School of Business publications portal
This portal is no longer updated. Aalto University School of Business Master's Theses are now in the Aaltodoc publication archive (Aalto University institutional repository)
School of Business | Department of Finance | Finance | 2013
Thesis number: 13168
High frequency price impact of order book events - Evidence from Nordic equity markets
Author: Toivonen, Ville-Matti
Title: High frequency price impact of order book events - Evidence from Nordic equity markets
Year: 2013  Language: eng
Department: Department of Finance
Academic subject: Finance
Index terms: rahoitus; financing; osakemarkkinat; stock markets; arvopaperimarkkinat; stock exchange markets; hinnat; prices; hinnoittelu; pricing
Pages: 87
Key terms: high frequency trading, limit order book, market microstructure, order flow imbalance, price impact
Abstract:
The thesis provides new empirical evidence on the limit order book activity in NASDAQ OMX Nordic and studies the price impact of order book events in short time intervals. The objective is to evaluate if the order flow imbalance is a stronger driver behind asset price movements than the directional imbalance of executed trades or the total volume.
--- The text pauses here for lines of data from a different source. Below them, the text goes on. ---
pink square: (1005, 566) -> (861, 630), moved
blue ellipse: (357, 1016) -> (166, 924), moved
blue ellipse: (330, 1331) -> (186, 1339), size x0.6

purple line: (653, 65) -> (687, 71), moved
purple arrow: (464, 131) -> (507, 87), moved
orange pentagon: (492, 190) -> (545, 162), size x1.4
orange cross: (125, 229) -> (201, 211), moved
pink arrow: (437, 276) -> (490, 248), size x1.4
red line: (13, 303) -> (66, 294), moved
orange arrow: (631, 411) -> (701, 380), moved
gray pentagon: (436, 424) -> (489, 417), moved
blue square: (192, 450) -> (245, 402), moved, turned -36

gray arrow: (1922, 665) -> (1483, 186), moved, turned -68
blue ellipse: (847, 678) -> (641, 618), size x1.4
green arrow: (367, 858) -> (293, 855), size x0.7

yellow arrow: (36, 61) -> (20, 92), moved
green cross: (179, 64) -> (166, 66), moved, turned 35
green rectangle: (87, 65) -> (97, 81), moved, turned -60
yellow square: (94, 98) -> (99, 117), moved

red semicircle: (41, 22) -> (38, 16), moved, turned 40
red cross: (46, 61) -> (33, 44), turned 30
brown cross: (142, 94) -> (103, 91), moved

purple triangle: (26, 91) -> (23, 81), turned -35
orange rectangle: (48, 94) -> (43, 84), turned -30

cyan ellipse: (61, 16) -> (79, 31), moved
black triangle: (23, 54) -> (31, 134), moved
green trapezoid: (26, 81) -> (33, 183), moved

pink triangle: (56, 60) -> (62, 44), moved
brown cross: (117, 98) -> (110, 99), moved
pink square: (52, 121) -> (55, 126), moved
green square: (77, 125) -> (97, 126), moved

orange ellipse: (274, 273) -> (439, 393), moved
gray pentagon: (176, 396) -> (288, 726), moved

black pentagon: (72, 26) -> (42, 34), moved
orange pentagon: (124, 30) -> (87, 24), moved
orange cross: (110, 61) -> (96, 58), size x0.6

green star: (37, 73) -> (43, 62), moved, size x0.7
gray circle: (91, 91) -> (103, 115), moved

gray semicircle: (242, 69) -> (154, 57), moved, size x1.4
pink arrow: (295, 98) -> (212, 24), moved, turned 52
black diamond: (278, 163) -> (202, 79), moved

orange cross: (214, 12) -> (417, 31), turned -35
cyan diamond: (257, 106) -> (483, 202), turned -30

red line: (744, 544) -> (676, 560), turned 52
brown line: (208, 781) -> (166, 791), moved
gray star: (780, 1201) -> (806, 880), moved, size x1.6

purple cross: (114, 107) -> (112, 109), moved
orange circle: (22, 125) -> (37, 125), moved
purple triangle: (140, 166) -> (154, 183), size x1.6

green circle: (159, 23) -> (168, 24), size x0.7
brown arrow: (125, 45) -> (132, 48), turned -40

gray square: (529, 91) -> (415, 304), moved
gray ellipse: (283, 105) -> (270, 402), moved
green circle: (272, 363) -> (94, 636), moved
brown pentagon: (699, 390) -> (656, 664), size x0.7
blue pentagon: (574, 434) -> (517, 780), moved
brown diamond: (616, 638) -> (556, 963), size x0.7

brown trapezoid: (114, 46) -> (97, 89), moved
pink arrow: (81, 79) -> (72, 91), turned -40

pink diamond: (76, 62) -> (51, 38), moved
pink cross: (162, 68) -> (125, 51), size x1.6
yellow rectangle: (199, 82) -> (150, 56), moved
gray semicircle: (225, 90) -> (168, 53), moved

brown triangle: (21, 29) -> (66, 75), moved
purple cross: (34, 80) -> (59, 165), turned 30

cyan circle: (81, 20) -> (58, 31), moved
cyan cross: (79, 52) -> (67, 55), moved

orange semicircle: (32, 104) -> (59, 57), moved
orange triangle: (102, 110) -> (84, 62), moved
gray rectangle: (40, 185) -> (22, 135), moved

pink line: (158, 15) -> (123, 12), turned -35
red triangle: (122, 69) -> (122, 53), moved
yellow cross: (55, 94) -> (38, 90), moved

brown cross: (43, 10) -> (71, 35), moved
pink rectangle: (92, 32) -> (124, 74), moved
DATA AND METHODOLOGY The high frequency data set is OMX NASDAQ TotalView-ITCH feed that includes full order book activity information in March 2010 and September 2012 in NASDAQ OMX Nordic. The data set includes 43 trading days. 50 most traded stocks are selected for the study covering NASDAQ OMX Helsinki, Stockholm and Copenhagen. Regression analysis is used to analyze the mid-quote price impact of the order book events during a ten second time interval based on the order flow imbalance. In addition, the study covers intraday patterns in the asset price dynamics and applies the order flow based measure to explain changes in trade prices.

RESULTS Nordic equity markets are heavily driven by high frequency trading and intensive quote submission activity. Only 5.7% of the submitted visible limit orders are filled in full or partially in September 2012. Corresponding figure for March 2010 is 8.0%. The average number of daily submitted limit orders per stock increased 68% to 60 thousand orders between the two time periods. Majority of the limit orders are cancelled in less than ten seconds after the submission. Among the most actively traded stocks, the cancellations take place within the first two seconds.

The study supports earlier results that high frequency price changes are strongly driven by the order flow imbalance. The result is robust to changes in time period, selected stocks and intraday seasonality. The order flow imbalance is sufficient to explain on average 57% of the mid-quote price impact. Price impact is empirically observed to approximately follow a concave square root relation with the total traded volume. The price impact of order book events is highest in the morning and decreases during the trading day. The order flow imbalance is found to be a better measure for the price impact than the trade imbalance or the total volume, and it is shown to have statistically significant effect on explaining the trade price changes.

In addition, the study finds considerable improvement in the goodness of fit of the model in September 2012 compared to March 2010. Between the two periods the order to trade ratio increased from 11.1 to 15.9. Order flow is becoming more significant as the driver in asset price movements as the dynamics in the microstructure environment continue to evolve.
Master's theses are stored at Learning Centre in Otaniemi.